• _RECORDS FOR PROCESSING_
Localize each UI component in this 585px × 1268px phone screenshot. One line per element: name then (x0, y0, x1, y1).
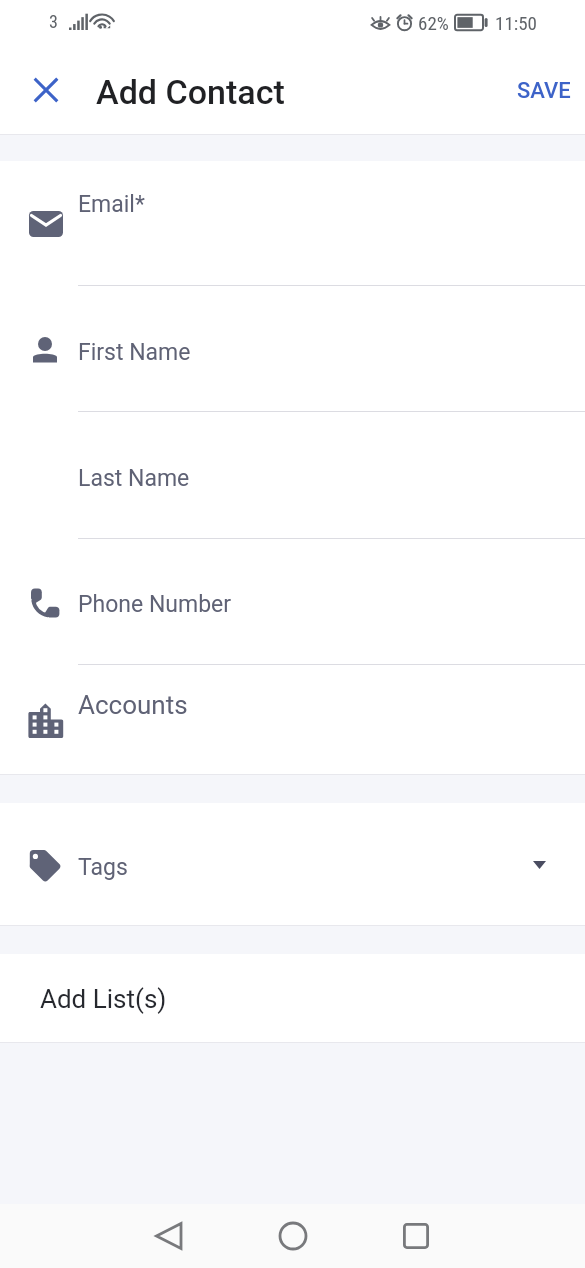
staticText: Add Contact (96, 72, 285, 112)
button[interactable]: Recents (391, 1204, 441, 1268)
button[interactable]: Email* (0, 161, 585, 286)
button[interactable]: Home (268, 1204, 318, 1268)
button[interactable]: Last Name (0, 412, 585, 539)
staticText: Phone Number (78, 591, 232, 618)
staticText: Email* (78, 191, 145, 218)
staticText: Tags (78, 854, 128, 881)
staticText: 3 (49, 11, 58, 32)
button[interactable]: Accounts (0, 665, 585, 774)
button[interactable]: First Name (0, 286, 585, 412)
staticText: Last Name (78, 465, 190, 492)
button[interactable]: Close (20, 64, 72, 116)
staticText: SAVE (517, 78, 571, 104)
button[interactable]: Tags (0, 803, 585, 925)
button[interactable]: Phone Number (0, 539, 585, 665)
button[interactable]: Back (143, 1204, 193, 1268)
staticText: 11:50 (495, 12, 537, 34)
button[interactable]: Add List(s) (0, 954, 585, 1042)
staticText: 62% (418, 12, 449, 34)
button[interactable]: SAVE (501, 68, 585, 122)
staticText: Add List(s) (40, 984, 167, 1014)
button[interactable]: Expand tags (522, 851, 556, 879)
staticText: Accounts (78, 690, 188, 720)
staticText: First Name (78, 339, 191, 366)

• _EXERCISE OBJECTIVE_
Copy the data above word for word. Pictures stay out.

• _ANSWER SECTION_
Localize each UI component in this 585px × 1268px phone screenshot. One line per element: name then (x0, y0, x1, y1).
staticText: Add Contact (96, 72, 285, 112)
button[interactable]: Recents (391, 1204, 441, 1268)
button[interactable]: Email* (0, 161, 585, 286)
button[interactable]: Home (268, 1204, 318, 1268)
button[interactable]: Last Name (0, 412, 585, 539)
staticText: Phone Number (78, 591, 232, 618)
staticText: Email* (78, 191, 145, 218)
staticText: Tags (78, 854, 128, 881)
staticText: 3 (49, 11, 58, 32)
button[interactable]: Accounts (0, 665, 585, 774)
button[interactable]: First Name (0, 286, 585, 412)
staticText: Last Name (78, 465, 190, 492)
button[interactable]: Close (20, 64, 72, 116)
staticText: SAVE (517, 78, 571, 104)
button[interactable]: Tags (0, 803, 585, 925)
button[interactable]: Phone Number (0, 539, 585, 665)
button[interactable]: Back (143, 1204, 193, 1268)
staticText: 11:50 (495, 12, 537, 34)
button[interactable]: Add List(s) (0, 954, 585, 1042)
staticText: 62% (418, 12, 449, 34)
button[interactable]: SAVE (501, 68, 585, 122)
staticText: Add List(s) (40, 984, 167, 1014)
button[interactable]: Expand tags (522, 851, 556, 879)
staticText: Accounts (78, 690, 188, 720)
staticText: First Name (78, 339, 191, 366)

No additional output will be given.